Jérôme Leroy, né en 1964, est l'auteur d'une vingtaine de livres. Le Bloc a
été publié dans la Série noire de Gallimard puis, il y a peu, chez
Folio policier. Celui qui était à l'édition 2013 de "Vins noirs", rue
Haute-Vienne à Limoges en juin dernier, évoque souvent dans son oeuvre
une société au bord de l'apocalypse, et c'est bien le cas dans ce roman
où toute ressemblance avec le principal parti d'extrême-droite français
et des personnes existant ou ayant existé est absolument volontaire.
Mieux qu'un ouvrage historique, ce livre très documenté où sourd un
angoissant suspense fait percevoir au plus profond et au plus intime ce
qu'est sans doute le Front National, à peine déguisé ici en Bloc
Patriotique - dont la nouvelle responsable, Agnès, aimait porter des
pulls "bleu marine" à même la peau lorsqu'elle était jeune.

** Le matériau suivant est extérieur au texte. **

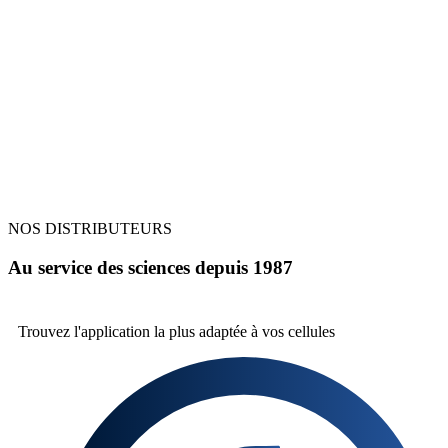
NOS DISTRIBUTEURS
Au service des sciences depuis 1987
Trouvez l'application la plus
adaptée à vos cellules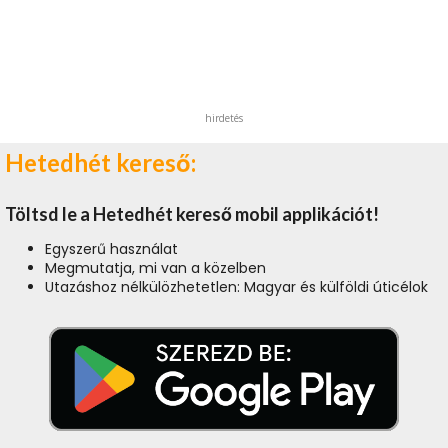
hirdetés
Hetedhét kereső:
Töltsd le a Hetedhét kereső mobil applikációt!
Egyszerű használat
Megmutatja, mi van a közelben
Utazáshoz nélkülözhetetlen: Magyar és külföldi úticélok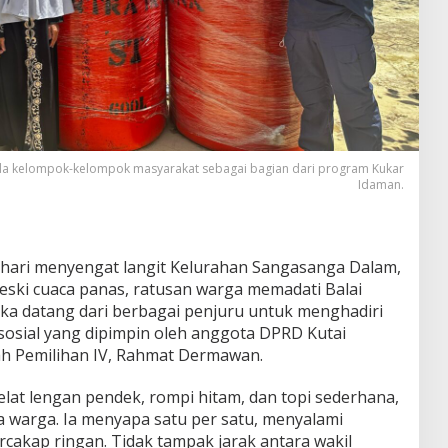
a kelompok-kelompok masyarakat sebagai bagian dari program Kukar
Idaman.
ahari menyengat langit Kelurahan Sangasanga Dalam,
Meski cuaca panas, ratusan warga memadati Balai
a datang dari berbagai penjuru untuk menghadiri
osial yang dipimpin oleh anggota DPRD Kutai
ah Pemilihan IV, Rahmat Dermawan.
t lengan pendek, rompi hitam, dan topi sederhana,
 warga. Ia menyapa satu per satu, menyalami
cakap ringan. Tidak tampak jarak antara wakil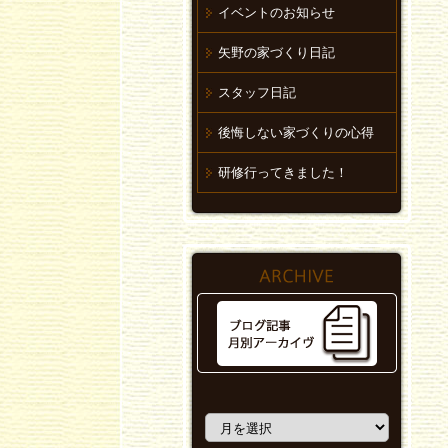
イベントのお知らせ
矢野の家づくり日記
スタッフ日記
後悔しない家づくりの心得
研修行ってきました！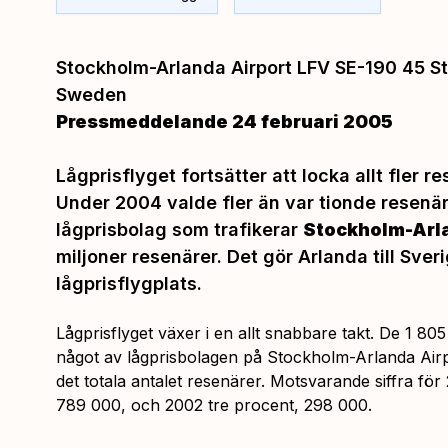
Stockholm-Arlanda Airport LFV SE-190 45 S
Sweden
Pressmeddelande 24 februari 2005
Lågprisflyget fortsätter att locka allt fler re
Under 2004 valde fler än var tionde resenä
lågprisbolag som trafikerar
Stockholm-Arl
miljoner resenärer. Det gör Arlanda till Sver
lågprisflygplats.
Lågprisflyget växer i en allt snabbare takt. De 1 8
något av lågprisbolagen på Stockholm-Arlanda Airp
det totala antalet resenärer. Motsvarande siffra fö
789 000, och 2002 tre procent, 298 000.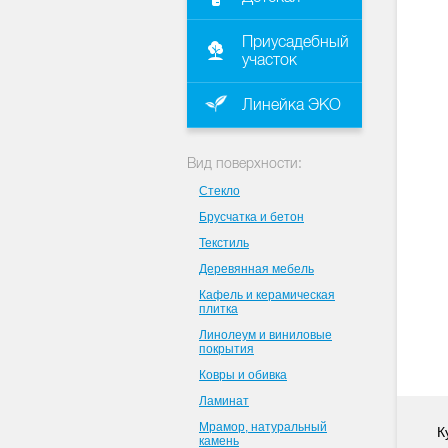
Приусадебный
участок
Линейка ЭКО
Вид поверхности:
Стекло
Брусчатка и бетон
Текстиль
Деревянная мебель
Кафель и керамическая
плитка
Линолеум и виниловые
покрытия
Ковры и обивка
Ламинат
Мрамор, натуральный
К
камень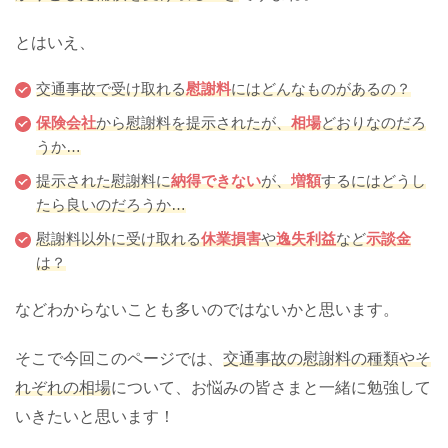
とはいえ、
交通事故で受け取れる
慰謝料
にはどんなものがあるの？
保険会社
から慰謝料を提示されたが、
相場
どおりなのだろ
うか…
提示された慰謝料に
納得できない
が、
増額
するにはどうし
たら良いのだろうか…
慰謝料以外に受け取れる
休業損害
や
逸失利益
など
示談金
は？
などわからないことも多いのではないかと思います。
そこで今回このページでは、
交通事故の慰謝料の種類やそ
れぞれの相場
について、お悩みの皆さまと一緒に勉強して
いきたいと思います！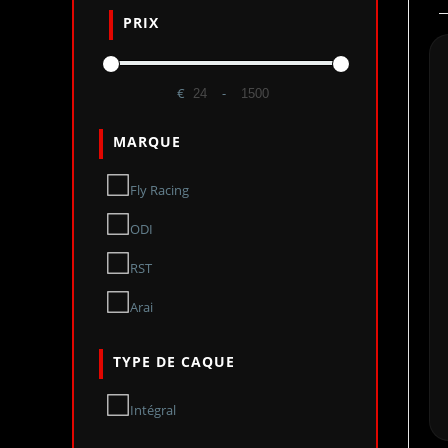
PRIX
€
-
Minimum Price
Maximum Price
MARQUE
Fly Racing
ODI
RST
Arai
TYPE DE CAQUE
Intégral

Deux
narrateurs se partagent le récit alternant présent et flash-back
multiples: tandis que la France est à feu et à sang en raison d'émeutes
meurtrières, les responsables du Bloc - dont Agnès qui a hérité la
direction du parti de son père, après une tentative de scission menée
par une certaine Louise Burgos - négocient avec le président leur entrée
massive au gouvernement. Antoine Maynard, le mari d'Agnès, ancien prof
de lettres, écrivain nostalgique d'un "avant" merveilleux (pas si
éloigné d'Alain Finkielkraut dans son constat), très violent à
l'occasion, devenu "fasciste à cause d'un sexe de fille", dit-il (celui
d'Agnès), alors que sa vie aurait pu être toute autre (basculant
peut-être vers une sorte de sainteté laïque) se remémore son itinéraire
au Bloc au moment où il va sans doute entrer au gouvernement. Jérôme
Leroy sait montrer un personnage à la fois plus nuancé qu'il y paraît -
fascinant à certains égards - et sans scrupules. L'autre narrateur, son
ami, peut-être une sorte de fils pour lui qui ne peut en avoir, est un
ancien skin homosexuel chargé de former les forces spéciales du Bloc,
celles qui interviennent pour effectuer les sales besognes. Stanko, qui
se prend pour un Spartiate, un fils d'immigré polonais détruit par la
crise de la sidérurgie dans le Nord, devenu meurtrier par désespoir,
puis par conviction et obéissance aux cadres du Bloc - dont un ancien
S.S. -, terrifiant de force et de résolution, plein d'un racisme
déterminé. Au moment où se déroule le roman - même pas 24 heures - il
est pourchassé par ceux qu'il a formés et qui ont l'ordre de faire
disparaître tous les témoins gênants des horreurs commises par le Bloc
durant ces quarante années où il a préparé son accession au pouvoir sous
la férule de son vieux chef alors que l'économie puis la société
française se délitait, perdant peu à peu le sens des valeurs
républicaines. On songe à la "nuit des longs couteaux", à Visconti. Tout
remonte à la surface tandis que se développe le double suspense de
l'attente du résultat des négociations et celui de la chasse à l'homme:
la violence et l'opportunisme des militants d'extrême-droite, leur
absence de remords mais aussi leurs divisions provenant d'origines
politiques disparates. Tout est saisissant de vérité et d'érudition et
le lecteur ne peut lâcher le livre, même quand ce qui y est écrit
devrait être indicible. La violence a une histoire, nous dit ici Jérôme
Leroy, brillant romancier et analyste de la société qui ne cache pas les
compromissions ou les lâchetés de la gauche bien pensante. Elle conduit
souvent au pire: ici, l'après, ce sera soit la dictature, soit la
guerre civile, les deux aimant à se nourrir l'une l'autre.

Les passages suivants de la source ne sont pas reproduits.